Tal procedimento, apesar de correto, não o deixa satisfeito, já que fica sabendo pouco de muitas coisas. “Não seria melhor saber muito de pouco?” – ele sempre se pergunta.

Quando tem de dar opinião sobre determinado tema, nosso amigo carrega um sentimento de desonestidade, como se não tivesse direito de falar o que pensa. Ele pensa também que esse é o preço a pagar por seu enciclopedismo. Se fosse um especialista, cuidando só de determinado tema, tudo seria mais fácil.

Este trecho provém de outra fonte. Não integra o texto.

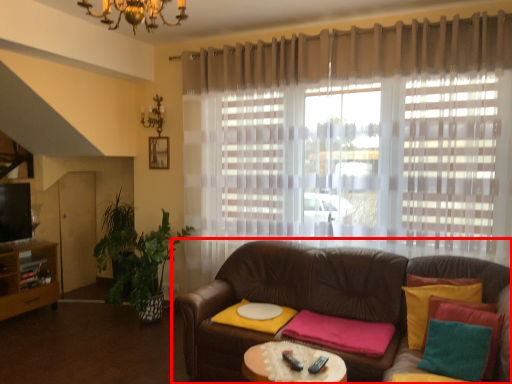 Question: From the image's perspective, considering the relative positions of studio couch (annotated by the red box) and curtain in the image provided, where is studio couch (annotated by the red box) located with respect to the staircase?

Choices:
 (A) below
 (B) above

Answer: (A)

Para ilustrar seu desconforto, pede para observarmos a situação que vivemos no momento. As redes sociais estão nos bombardeando com notícias e informações acerca do conflito entre Rússia e Ucrânia. As notícias são disparatadas, enquanto que as análises são contraditórias, atendendo a todo tipo de gosto ou interesse. Para ter uma noção com um mínimo de fundamento sobre o assunto, Eleutério acredita que terá de pesquisar muito, confrontando muitas análises políticas e geoeconômicas, além de ter que estudar História (o que ele faz). Quando chegar a um veredicto há o risco de a   guerra ter chegado ao fim ou então o mundo ter sucumbido a uma hecatombe nuclear.

Não querendo ficar em cima do muro, mas também não abrindo mão de seu senso de honestidade, Eleutério se permite pensar igual a Guimarães Rosa: - Não sei de nada, mas desconfio de muita coisa. Sente pena daquelas pessoas que, sabendo pouco ou mesmo nada, são compelidas, impelidas e coagidas a darem seus pitacos sobre o tema. Como foi o caso da apresentadora de TV Ana Maria Braga, que disse: “A Rússia é um regime comunista, né? Você não pode dizer ‘não’ sem ordem. Tem que dizer ‘sim’ pra tudo”. As pessoas no Brasil que têm alergia ao comunismo devem ter sentido o estômago embrulhando, enquanto um sentimento de ódio subia até a boca. Quando o dito ficou pelo não dito já era tarde e o estrago da desinformação já havia sido plantado. Pouco adiantou ficarem sabendo que a Rússia deixou de ser comunista com o fim da URSS, em 1991.

Por essa e outras, Eleutério pensa que as pessoas só aceitam aquilo que elas querem. Verdade é o que me interessa, e todo o resto é mentira. E pensar que, até poucos dias atrás, os céticos criticavam o dogmatismo dos crentes por encontrarem na religião resposta para tudo...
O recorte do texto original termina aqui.